IQVIA Australia, 8/201 Pacific Hwy, St Leonards, NSW 2065, Australia.
Epilepsy Behav. 2023 Apr;141:109145. doi: 10.1016/j.yebeh.2023.109145. Epub 2023 Mar 11.
To quantify sponsor-reported shortages of oral antiseizure medications in Australia, estimate the number of patients impacted, and the association between shortages and brand or formulation switching, and changes in adherence.
A retrospective cohort study of sponsor-reported shortages (defined as where the supply of a medicine will not or will not be likely to meet the demand over a 6-month period) of antiseizure medications reported to the Medicine Shortages Reports Database (Therapeutic Goods Administration, Australia); cross-referencing shortages to the IQVIA-NostraData Dispensing Data (LRx) database, a deidentified, population-level dataset collecting longitudinal dispensation data on individual patients from ∼75% of Australian community pharmacy scripts.

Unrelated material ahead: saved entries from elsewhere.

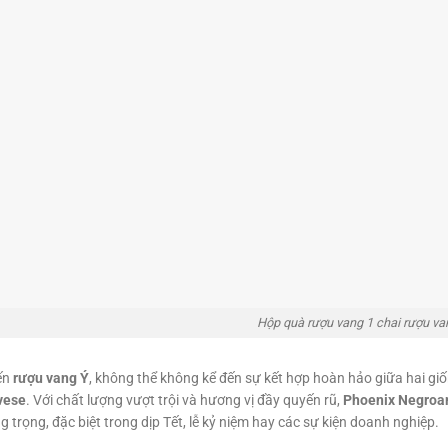
Hộp quà rượu vang 1 chai rượu va
ến
rượu vang Ý
, không thể không kể đến sự kết hợp hoàn hảo giữa hai g
vese
. Với chất lượng vượt trội và hương vị đầy quyến rũ,
Phoenix Negroa
 trọng, đặc biệt trong dịp Tết, lễ kỷ niệm hay các sự kiện doanh nghiệp.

Ninety-seven sponsor-reported ASM shortages were identified between 2019 and 2020; of those, 90 (93%) were shortages of generic ASM brands. Of 1,247,787 patients dispensed ≥1 ASMs, 242,947 (19.5%) were impacted by shortages. Sponsor-reported shortages occurred more frequently before the COVID-19 pandemic versus during the pandemic, however, shortages were estimated to affect more patients during the pandemic than before the pandemic. An estimated 330,872 patient-level shortage events were observed, and 98.5% were associated with shortages of generic ASM brands. Shortages occurred at a rate of 41.06 shortages per 100 person-years in patients on generic ASM brands versus 0.83 shortages per 100 person-years in patients on originator ASM brands. In patients taking a formulation of levetiracetam affected by a shortage, 67.6% switched to a different levetiracetam brand or formulation during shortages compared with 46.6% in non-shortage periods.
Approximately 20% of patients on ASMs were estimated to have been impacted by an ASM shortage in Australia. The rate of patient-level shortages was approximately 50 times higher for patients on generic ASM brands versus originator brands. Shortages of levetiracetam were associated with formulation and brand switching. Improved supply chain management amongst sponsors of generic ASMs is needed to maintain the continuity of supply in Australia.
量化澳大利亚药品赞助商报告的口服抗癫痫药物短缺情况,估计受影响的患者数量,以及短缺与品牌或剂型转换之间的关联,以及依从性的变化。
对向药品短缺报告数据库(澳大利亚治疗用品管理局)报告的抗癫痫药物赞助商报告的短缺情况(定义为一种药物的供应在6个月内无法或不太可能满足需求)进行回顾性队列研究;将短缺情况与IQVIA-NostraData配药数据(LRx)数据库进行交叉比对,该数据库是一个经过去识别处理的人口水平数据集,收集了来自澳大利亚约75%社区药房处方中个体患者的纵向配药数据。
2019年至2020年期间,共识别出97起药品赞助商报告的抗癫痫药物短缺事件;其中,90起(93%)为通用型抗癫痫药物品牌短缺。在1,247,787名至少配药1种抗癫痫药物的患者中,242,947名(19.5%)受到短缺影响。药品赞助商报告的短缺事件在新冠疫情之前比疫情期间更频繁发生,然而,据估计疫情期间受短缺影响的患者比疫情之前更多。共观察到约330,872起患者层面的短缺事件,其中98.5%与通用型抗癫痫药物品牌短缺有关。通用型抗癫痫药物品牌的患者每100人年短缺发生率为41.06次,而原研抗癫痫药物品牌的患者每100人年短缺发生率为0.83次。在服用受短缺影响的左乙拉西坦剂型的患者中,67.6%在短缺期间换用了不同的左乙拉西坦品牌或剂型,而非短缺期间这一比例为46.6%。
据估计,澳大利亚约20%的抗癫痫药物患者受到抗癫痫药物短缺的影响。通用型抗癫痫药物品牌的患者层面短缺发生率约为原研品牌患者的50倍。左乙拉西坦短缺与剂型和品牌转换有关。需要改善通用型抗癫痫药物赞助商的供应链管理,以维持澳大利亚的药品供应连续性。